Friday, March 9, 2012

Happy Anniversary

1 Corinthian 13:4-8, 13

4 Love is patient and kind; love does not envy or boast; it is not arrogant 5 or rude. It does not insist on its own way; it is not irritable or resentful; 6 it does not rejoice at wrongdoing, but rejoices with the truth. 7 Love bears all things, believes all things, hopes all things, endures all things.
8 Love never ends.
13 So now faith, hope, and love abide, these three; but the greatest of these is love.


10 years ago today Colson and I were married. 1 Corinthians 13:4-7 was read at our wedding, as it is in many weddings. Those words had meaning then, but their meaning has changed in the last 10 years. They are more powerful than before and I’m certain they will be more powerful in the next 10 years.

Marriage isn’t always easy, especially when a couple has a sick child. Bickering over where to eat or who spent too much money or who should have what responsibility can be a strain on a marriage but usually someone can concede on one issue and the other on the next. Take something someone that means more to both people than all of those things combined multiplied by infinity. When both people are scared beyond any fear ever felt, when both feel a total loss of all control, when both have separate ideas on how to handle sensitive medical situations, and when both act out of fear, there is total disruption of a cohesive unit because there is no conceding by either party when the life of their child is in jeopardy.

The last year was not easy for us on so many levels, but where we are now is so much better than where we were a year ago. We still have a sick child and are still scared beyond reason, but what we’ve learned and conquered over the last year amazes me. We’ve made it through one of the toughest years I hope we ever have to face. I have emerged with more love, respect and admiration for my husband than I would ever thought possible.

Patience is no longer about holding curse words in DFW 5 o’clock traffic. It is about staying calm in a storm, waiting for the lessons and answers to prayers to reveal themselves.

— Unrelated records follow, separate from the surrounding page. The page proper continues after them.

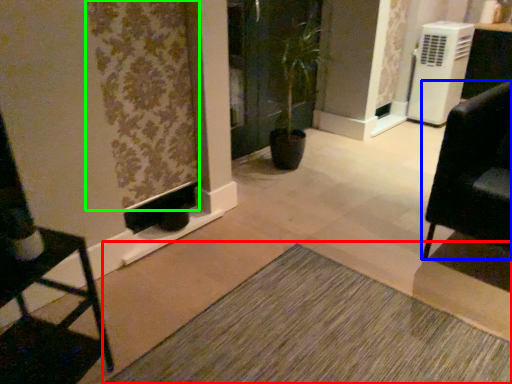 Question: Which object is positioned closest to doormat (highlighted by a red box)? Select from furniture (highlighted by a blue box) and curtain (highlighted by a green box).

Choices:
 (A) furniture
 (B) curtain

Answer: (A) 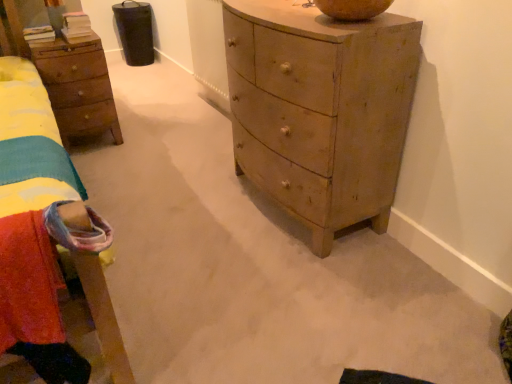 This screenshot has width=512, height=384. What do you see at coordinates (37, 226) in the screenshot?
I see `velvety red blanket at lower left` at bounding box center [37, 226].

This screenshot has height=384, width=512. In order to click on light brown wooden chest of drawers at center in this screenshot , I will do `click(320, 110)`.

From a real-world perspective, relative to velvety red blanket at lower left, is wooden nightstand at left vertically above or below?

wooden nightstand at left is situated lower than velvety red blanket at lower left in the real world.

From the image's perspective, which is above, wooden nightstand at left or velvety red blanket at lower left?

wooden nightstand at left is shown above in the image.

Choose the correct answer: Is wooden nightstand at left inside velvety red blanket at lower left or outside it?

wooden nightstand at left cannot be found inside velvety red blanket at lower left.

Based on the photo, what's the angular difference between wooden nightstand at left and velvety red blanket at lower left's facing directions?

The angular difference between wooden nightstand at left and velvety red blanket at lower left is 1.45 degrees.

Could you tell me if wooden nightstand at left is facing light brown wooden chest of drawers at center?

No, wooden nightstand at left is not turned towards light brown wooden chest of drawers at center.

From the image's perspective, is wooden nightstand at left located above or below light brown wooden chest of drawers at center?

wooden nightstand at left is situated higher than light brown wooden chest of drawers at center in the image.

Considering the positions of objects wooden nightstand at left and light brown wooden chest of drawers at center in the image provided, who is behind, wooden nightstand at left or light brown wooden chest of drawers at center?

wooden nightstand at left is more distant.

Can you confirm if wooden nightstand at left is positioned to the left of light brown wooden chest of drawers at center?

Indeed, wooden nightstand at left is positioned on the left side of light brown wooden chest of drawers at center.

Is the position of velvety red blanket at lower left more distant than that of wooden nightstand at left?

No, the depth of velvety red blanket at lower left is less than that of wooden nightstand at left.

Can you confirm if velvety red blanket at lower left is taller than wooden nightstand at left?

No, velvety red blanket at lower left is not taller than wooden nightstand at left.

Which is nearer, (4, 304) or (87, 124)?

Point (4, 304) is positioned closer to the camera compared to point (87, 124).

Considering the relative sizes of velvety red blanket at lower left and wooden nightstand at left in the image provided, is velvety red blanket at lower left smaller than wooden nightstand at left?

Yes, velvety red blanket at lower left is smaller than wooden nightstand at left.

Is point (45, 99) positioned in front of point (272, 191)?

No, (45, 99) is further to viewer.

Identify the location of chest of drawers behind the velvety red blanket at lower left. The width and height of the screenshot is (512, 384). (320, 110).

Considering the positions of objects velvety red blanket at lower left and light brown wooden chest of drawers at center in the image provided, who is more to the left, velvety red blanket at lower left or light brown wooden chest of drawers at center?

velvety red blanket at lower left is more to the left.

Are light brown wooden chest of drawers at center and wooden nightstand at left located far from each other?

Yes, light brown wooden chest of drawers at center and wooden nightstand at left are located far from each other.

From a real-world perspective, is light brown wooden chest of drawers at center positioned over wooden nightstand at left based on gravity?

Yes, from a real-world perspective, light brown wooden chest of drawers at center is over wooden nightstand at left

Which is less distant, (393, 40) or (52, 82)?

Point (393, 40) appears to be closer to the viewer than point (52, 82).

Which object is closer to the camera taking this photo, light brown wooden chest of drawers at center or wooden nightstand at left?

light brown wooden chest of drawers at center is more forward.

From a real-world perspective, which object rests below the other?

light brown wooden chest of drawers at center is physically lower.

Is the depth of light brown wooden chest of drawers at center less than that of velvety red blanket at lower left?

No.

At what (x,y) coordinates should I click in order to perform the action: click on bed above the wooden nightstand at left (from a real-world perspective). Please return your answer as a coordinate pair (x, y). Looking at the image, I should click on (37, 226).

Where is `nightstand lying behind the light brown wooden chest of drawers at center`? This screenshot has width=512, height=384. nightstand lying behind the light brown wooden chest of drawers at center is located at coordinates (67, 76).

Which object lies nearer to the anchor point velvety red blanket at lower left, wooden nightstand at left or light brown wooden chest of drawers at center?

wooden nightstand at left.

Based on their spatial positions, is velvety red blanket at lower left or wooden nightstand at left closer to light brown wooden chest of drawers at center?

velvety red blanket at lower left is closer to light brown wooden chest of drawers at center.

From the image, which object appears to be farther from wooden nightstand at left, velvety red blanket at lower left or light brown wooden chest of drawers at center?

light brown wooden chest of drawers at center is positioned further to the anchor wooden nightstand at left.

From the image, which object appears to be nearer to light brown wooden chest of drawers at center, wooden nightstand at left or velvety red blanket at lower left?

velvety red blanket at lower left is positioned closer to the anchor light brown wooden chest of drawers at center.

Based on their spatial positions, is light brown wooden chest of drawers at center or wooden nightstand at left closer to velvety red blanket at lower left?

wooden nightstand at left is closer to velvety red blanket at lower left.

Looking at the image, which one is located further to wooden nightstand at left, light brown wooden chest of drawers at center or velvety red blanket at lower left?

Based on the image, light brown wooden chest of drawers at center appears to be further to wooden nightstand at left.

This screenshot has width=512, height=384. Identify the location of chest of drawers between velvety red blanket at lower left and wooden nightstand at left in the front-back direction. (320, 110).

Kindness is no longer about smiling and saying please & thank-you to strangers. It’s about the outpouring of support we have received from people we’ve known for years and from people we barely know. It’s about realizing that everyone has his or her own challenges and fears and approaching them with that in mind.

Love is no longer infatuation/can’t-live-without-each other love. Love is deeper, stronger and now is love for a family - a family I couldn’t comprehend 10 years ago. Love is what I know will survive this test. I don’t know how anyone could possibly face this challenge we’ve been given without hope and faith for those are what keeps us going in dark times, but love makes it all worthwhile.

I’m so proud Colson & I are celebrating 10 wonderful years together.

1 comment:

The Berry Family said...

Wow! May I post a link to this on my blog? This was beautiful. Congratulations on 10 years.